The Bottom Line: Fidget Spinners are a Better Toy than a Therapy…

Parents and the general public should be cautious of the claims that fidget spinners are a broad and successful therapy tool for managing ADHD and Autism, or that they are globally effective at increasing attention and focus, or have a calming influence.  Truthfully, fidget spinners could be either an outlet to provide stimulation and to increase attention, or a distraction from something that is likely more important to be attending to (i.e. expensive University lectures). So, perhaps unless prescribed, these are best left at home this coming September.

 

References:

Barton, E., Reichow, B., Schnitz, A., Smith, I., Sherlock, D. (2015).  A systematic review of sensory‐based treatments for children with disabilities.  Research in Developmental Disabilities, 37, 64‐80.

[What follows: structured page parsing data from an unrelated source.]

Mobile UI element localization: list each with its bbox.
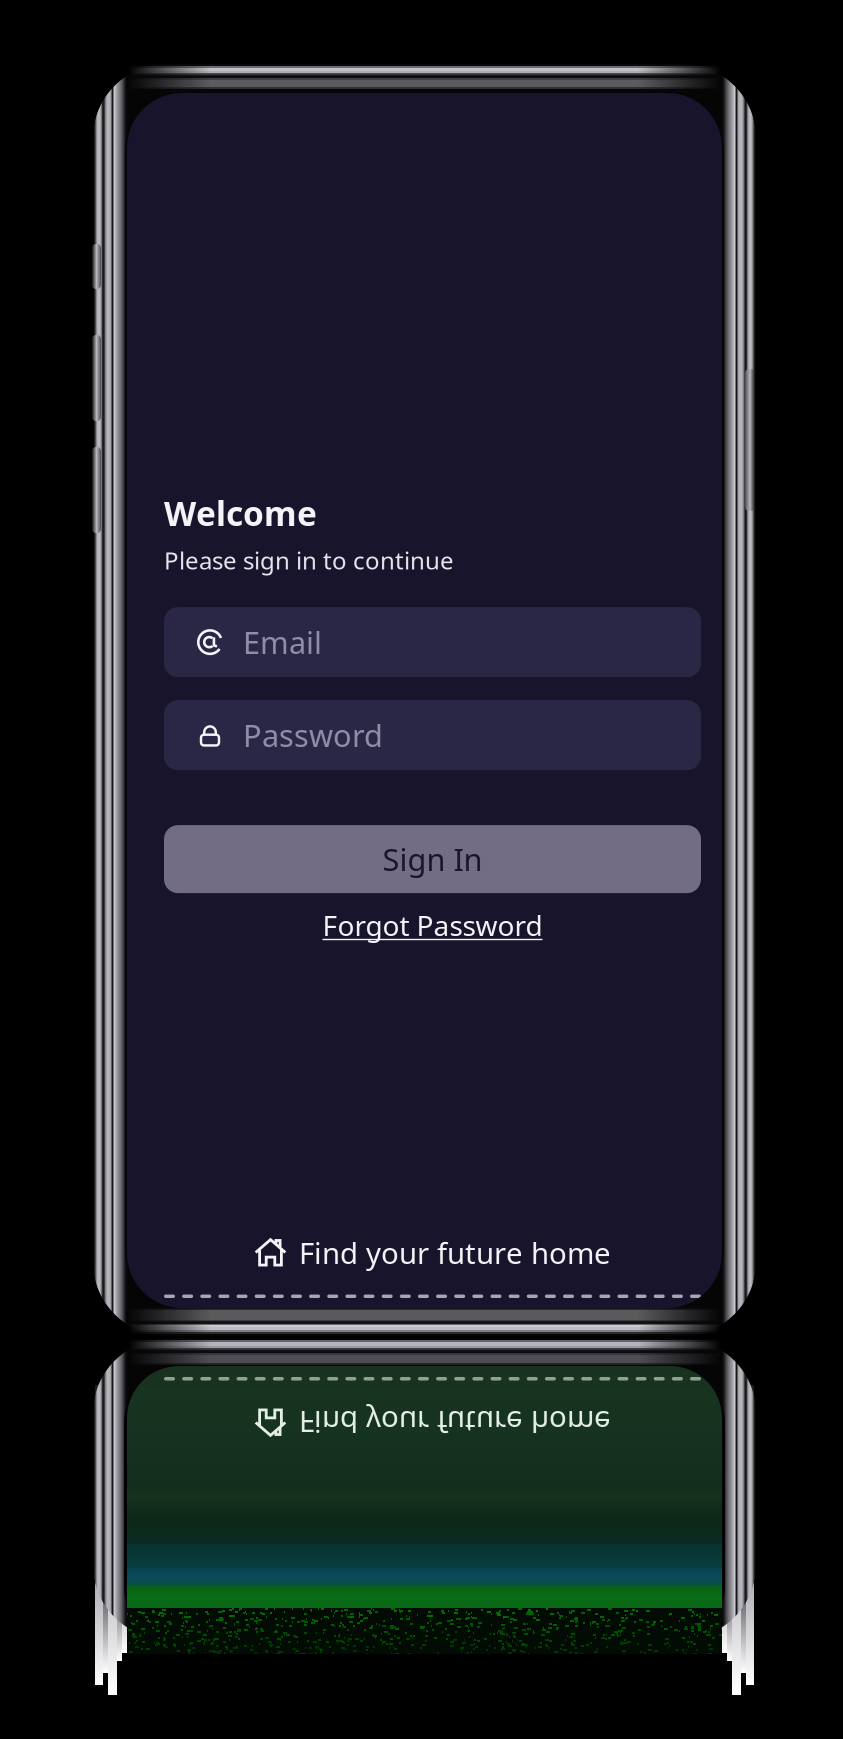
button[interactable]: Email: [164, 607, 701, 677]
staticText: Email: [243, 622, 322, 662]
staticText: Forgot Password: [322, 906, 542, 944]
staticText: Find your future home: [299, 1233, 611, 1272]
button[interactable]: Password: [164, 700, 701, 770]
staticText: Welcome: [164, 491, 317, 535]
button[interactable]: Forgot Password: [164, 905, 701, 945]
staticText: Sign In: [382, 839, 482, 880]
button[interactable]: Sign In: [164, 825, 701, 893]
staticText: Find your future home: [299, 1590, 611, 1629]
staticText: Password: [243, 715, 383, 756]
staticText: Please sign in to continue: [164, 544, 454, 576]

Foss-Feig, J. H., Tadin, D., Schauder, K. B., & Cascio, C. J. (2013). A substantial and unexpected enhancement of motion perception in autism. Journal of Neuroscience, 33(19), 8243-8249.

Stalvey, S. and Brasell, H. (2006). Using Stress Balls to Focus the Attention of Sixth-Grade Learners. Journal of At-Risk Issues, 12, 2, 7-16.

Zimmer, M., Desch, L., Rosen, L. D., Bailey, M. L., Becker, D., Culbert, T. P., … & Adams, R. C. (2012). Sensory integration therapies for children with developmental and behavioral disorders. Pediatrics, 129(6), 1186‐1189.